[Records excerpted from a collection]
##############################
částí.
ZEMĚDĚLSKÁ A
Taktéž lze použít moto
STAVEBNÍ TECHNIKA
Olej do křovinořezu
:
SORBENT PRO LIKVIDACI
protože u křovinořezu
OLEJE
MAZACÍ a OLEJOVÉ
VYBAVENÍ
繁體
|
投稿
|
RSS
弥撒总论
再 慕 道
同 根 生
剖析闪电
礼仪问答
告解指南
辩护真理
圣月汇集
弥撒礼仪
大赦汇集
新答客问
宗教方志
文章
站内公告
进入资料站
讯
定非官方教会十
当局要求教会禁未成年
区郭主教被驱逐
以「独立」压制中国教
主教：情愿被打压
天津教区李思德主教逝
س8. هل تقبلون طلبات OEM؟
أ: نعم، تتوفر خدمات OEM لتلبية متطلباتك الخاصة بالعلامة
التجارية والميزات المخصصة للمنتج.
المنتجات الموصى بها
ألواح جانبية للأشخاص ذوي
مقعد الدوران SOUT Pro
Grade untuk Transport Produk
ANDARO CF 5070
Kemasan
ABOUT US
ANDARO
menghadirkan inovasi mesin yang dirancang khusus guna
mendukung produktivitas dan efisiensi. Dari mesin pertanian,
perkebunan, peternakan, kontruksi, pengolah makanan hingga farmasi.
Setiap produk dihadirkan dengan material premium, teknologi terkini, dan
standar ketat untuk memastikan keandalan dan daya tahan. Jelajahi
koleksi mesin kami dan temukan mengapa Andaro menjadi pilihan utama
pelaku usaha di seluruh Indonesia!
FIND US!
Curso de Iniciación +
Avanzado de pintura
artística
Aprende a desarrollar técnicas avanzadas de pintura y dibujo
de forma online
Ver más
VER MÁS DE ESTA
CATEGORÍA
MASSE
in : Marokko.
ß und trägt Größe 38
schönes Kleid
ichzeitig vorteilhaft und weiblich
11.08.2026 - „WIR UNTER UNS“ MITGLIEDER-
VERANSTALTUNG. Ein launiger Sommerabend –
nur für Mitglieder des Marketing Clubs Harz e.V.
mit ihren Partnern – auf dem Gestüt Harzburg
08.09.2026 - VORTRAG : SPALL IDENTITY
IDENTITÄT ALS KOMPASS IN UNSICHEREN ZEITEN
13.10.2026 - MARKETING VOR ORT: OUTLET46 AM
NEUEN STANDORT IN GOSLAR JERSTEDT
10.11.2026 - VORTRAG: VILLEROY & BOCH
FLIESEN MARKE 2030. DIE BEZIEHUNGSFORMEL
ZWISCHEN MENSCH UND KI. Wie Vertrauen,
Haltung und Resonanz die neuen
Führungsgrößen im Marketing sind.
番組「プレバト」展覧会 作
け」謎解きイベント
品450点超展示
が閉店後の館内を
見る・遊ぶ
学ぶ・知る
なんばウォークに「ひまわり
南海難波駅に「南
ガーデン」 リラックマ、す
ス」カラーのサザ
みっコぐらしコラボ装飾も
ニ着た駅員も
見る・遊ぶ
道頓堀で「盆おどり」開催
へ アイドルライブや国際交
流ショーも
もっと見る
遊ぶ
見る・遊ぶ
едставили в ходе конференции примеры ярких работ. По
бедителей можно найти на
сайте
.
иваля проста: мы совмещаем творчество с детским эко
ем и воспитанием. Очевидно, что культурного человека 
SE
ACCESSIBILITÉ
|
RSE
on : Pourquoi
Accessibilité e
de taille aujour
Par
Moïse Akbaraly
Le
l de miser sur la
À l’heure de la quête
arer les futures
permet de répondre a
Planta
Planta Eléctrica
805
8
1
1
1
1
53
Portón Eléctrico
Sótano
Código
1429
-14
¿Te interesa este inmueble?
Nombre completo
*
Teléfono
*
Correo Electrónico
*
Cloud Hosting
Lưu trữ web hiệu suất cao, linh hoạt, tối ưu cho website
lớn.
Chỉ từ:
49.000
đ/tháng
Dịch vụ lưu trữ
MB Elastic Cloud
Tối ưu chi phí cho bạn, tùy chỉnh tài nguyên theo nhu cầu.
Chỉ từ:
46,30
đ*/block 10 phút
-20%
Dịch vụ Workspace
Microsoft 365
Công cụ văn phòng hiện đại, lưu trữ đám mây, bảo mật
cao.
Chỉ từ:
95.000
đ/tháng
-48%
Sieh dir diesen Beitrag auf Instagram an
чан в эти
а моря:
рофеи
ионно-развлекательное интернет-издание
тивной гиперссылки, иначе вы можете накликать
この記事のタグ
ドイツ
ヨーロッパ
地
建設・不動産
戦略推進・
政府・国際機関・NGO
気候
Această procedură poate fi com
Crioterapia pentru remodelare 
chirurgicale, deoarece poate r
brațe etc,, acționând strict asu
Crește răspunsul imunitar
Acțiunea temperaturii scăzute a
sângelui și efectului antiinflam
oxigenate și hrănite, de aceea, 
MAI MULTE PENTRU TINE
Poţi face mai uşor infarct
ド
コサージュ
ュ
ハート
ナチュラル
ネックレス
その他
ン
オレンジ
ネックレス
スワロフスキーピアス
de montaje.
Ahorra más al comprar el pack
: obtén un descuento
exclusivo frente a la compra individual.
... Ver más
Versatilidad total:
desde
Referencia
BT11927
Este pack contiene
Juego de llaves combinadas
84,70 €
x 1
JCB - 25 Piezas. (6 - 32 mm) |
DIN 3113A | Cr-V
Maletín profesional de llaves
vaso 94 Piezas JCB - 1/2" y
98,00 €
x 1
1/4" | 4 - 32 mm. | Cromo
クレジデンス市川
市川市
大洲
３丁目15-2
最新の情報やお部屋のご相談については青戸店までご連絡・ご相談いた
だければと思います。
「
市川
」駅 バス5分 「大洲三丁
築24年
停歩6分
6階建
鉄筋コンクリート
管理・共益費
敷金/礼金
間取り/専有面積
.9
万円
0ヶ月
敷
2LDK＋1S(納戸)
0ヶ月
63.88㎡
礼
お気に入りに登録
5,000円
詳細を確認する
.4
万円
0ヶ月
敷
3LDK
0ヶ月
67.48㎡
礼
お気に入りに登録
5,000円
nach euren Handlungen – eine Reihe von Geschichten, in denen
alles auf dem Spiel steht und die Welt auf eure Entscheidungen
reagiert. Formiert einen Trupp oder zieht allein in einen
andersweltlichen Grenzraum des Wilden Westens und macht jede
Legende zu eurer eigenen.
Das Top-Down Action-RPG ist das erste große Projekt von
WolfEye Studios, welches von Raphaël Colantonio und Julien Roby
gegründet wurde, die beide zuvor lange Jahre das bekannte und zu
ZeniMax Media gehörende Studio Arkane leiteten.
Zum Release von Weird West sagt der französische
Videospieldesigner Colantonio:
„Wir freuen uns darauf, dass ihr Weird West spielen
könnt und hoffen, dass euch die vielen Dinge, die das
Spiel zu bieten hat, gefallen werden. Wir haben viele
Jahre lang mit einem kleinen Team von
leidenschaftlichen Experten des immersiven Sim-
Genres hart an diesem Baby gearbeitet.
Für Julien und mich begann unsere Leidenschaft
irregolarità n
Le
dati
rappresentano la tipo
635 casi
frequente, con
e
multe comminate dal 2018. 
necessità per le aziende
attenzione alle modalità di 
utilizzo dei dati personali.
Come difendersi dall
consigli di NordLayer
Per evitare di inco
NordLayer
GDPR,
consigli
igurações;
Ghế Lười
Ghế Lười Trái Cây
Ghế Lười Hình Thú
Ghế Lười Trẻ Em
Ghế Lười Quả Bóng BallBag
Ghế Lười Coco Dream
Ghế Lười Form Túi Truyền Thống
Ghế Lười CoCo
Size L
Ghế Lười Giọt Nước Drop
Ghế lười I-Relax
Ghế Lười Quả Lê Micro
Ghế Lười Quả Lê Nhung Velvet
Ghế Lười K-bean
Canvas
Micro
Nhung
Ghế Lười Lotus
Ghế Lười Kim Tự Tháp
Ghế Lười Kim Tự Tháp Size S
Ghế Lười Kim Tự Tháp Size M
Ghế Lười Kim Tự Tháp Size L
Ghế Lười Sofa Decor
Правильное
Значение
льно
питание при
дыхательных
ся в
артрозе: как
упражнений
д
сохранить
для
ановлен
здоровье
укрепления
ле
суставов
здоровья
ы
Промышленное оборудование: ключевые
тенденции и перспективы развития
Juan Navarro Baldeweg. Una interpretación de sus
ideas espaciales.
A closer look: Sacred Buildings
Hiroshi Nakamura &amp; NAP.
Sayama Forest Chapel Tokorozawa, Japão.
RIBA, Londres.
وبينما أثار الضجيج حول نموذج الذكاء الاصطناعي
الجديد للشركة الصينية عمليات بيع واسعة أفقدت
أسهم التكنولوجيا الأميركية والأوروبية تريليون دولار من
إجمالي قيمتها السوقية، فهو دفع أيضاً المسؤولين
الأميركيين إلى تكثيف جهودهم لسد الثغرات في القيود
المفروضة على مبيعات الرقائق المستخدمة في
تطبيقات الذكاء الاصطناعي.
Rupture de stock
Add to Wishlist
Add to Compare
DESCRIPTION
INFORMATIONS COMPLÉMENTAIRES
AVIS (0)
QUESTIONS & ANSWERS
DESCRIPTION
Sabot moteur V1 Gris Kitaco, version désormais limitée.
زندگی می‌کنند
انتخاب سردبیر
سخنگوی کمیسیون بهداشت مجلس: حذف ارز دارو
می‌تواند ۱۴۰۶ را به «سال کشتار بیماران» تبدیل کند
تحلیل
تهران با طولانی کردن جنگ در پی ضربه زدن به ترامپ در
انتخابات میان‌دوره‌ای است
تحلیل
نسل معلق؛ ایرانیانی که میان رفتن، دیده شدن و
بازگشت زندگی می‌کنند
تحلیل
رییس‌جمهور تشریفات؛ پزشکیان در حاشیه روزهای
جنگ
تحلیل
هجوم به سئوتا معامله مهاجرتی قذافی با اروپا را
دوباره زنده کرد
##############################
**Work required:**
A verbatim transcription is needed of the lines above, starting at the line with "ichzeitig vorteilhaft und weiblich" and ending at the line with "MB Elastic Cloud", both included, and of nothing else.

**Written reply:**
ichzeitig vorteilhaft und weiblich
11.08.2026 - „WIR UNTER UNS“ MITGLIEDER-
VERANSTALTUNG. Ein launiger Sommerabend –
nur für Mitglieder des Marketing Clubs Harz e.V.
mit ihren Partnern – auf dem Gestüt Harzburg
08.09.2026 - VORTRAG : SPALL IDENTITY
IDENTITÄT ALS KOMPASS IN UNSICHEREN ZEITEN
13.10.2026 - MARKETING VOR ORT: OUTLET46 AM
NEUEN STANDORT IN GOSLAR JERSTEDT
10.11.2026 - VORTRAG: VILLEROY & BOCH
FLIESEN MARKE 2030. DIE BEZIEHUNGSFORMEL
ZWISCHEN MENSCH UND KI. Wie Vertrauen,
Haltung und Resonanz die neuen
Führungsgrößen im Marketing sind.
番組「プレバト」展覧会 作
け」謎解きイベント
品450点超展示
が閉店後の館内を
見る・遊ぶ
学ぶ・知る
なんばウォークに「ひまわり
南海難波駅に「南
ガーデン」 リラックマ、す
ス」カラーのサザ
みっコぐらしコラボ装飾も
ニ着た駅員も
見る・遊ぶ
道頓堀で「盆おどり」開催
へ アイドルライブや国際交
流ショーも
もっと見る
遊ぶ
見る・遊ぶ
едставили в ходе конференции примеры ярких работ. По
бедителей можно найти на
сайте
.
иваля проста: мы совмещаем творчество с детским эко
ем и воспитанием. Очевидно, что культурного человека 
SE
ACCESSIBILITÉ
|
RSE
on : Pourquoi
Accessibilité e
de taille aujour
Par
Moïse Akbaraly
Le
l de miser sur la
À l’heure de la quête
arer les futures
permet de répondre a
Planta
Planta Eléctrica
805
8
1
1
1
1
53
Portón Eléctrico
Sótano
Código
1429
-14
¿Te interesa este inmueble?
Nombre completo
*
Teléfono
*
Correo Electrónico
*
Cloud Hosting
Lưu trữ web hiệu suất cao, linh hoạt, tối ưu cho website
lớn.
Chỉ từ:
49.000
đ/tháng
Dịch vụ lưu trữ
MB Elastic Cloud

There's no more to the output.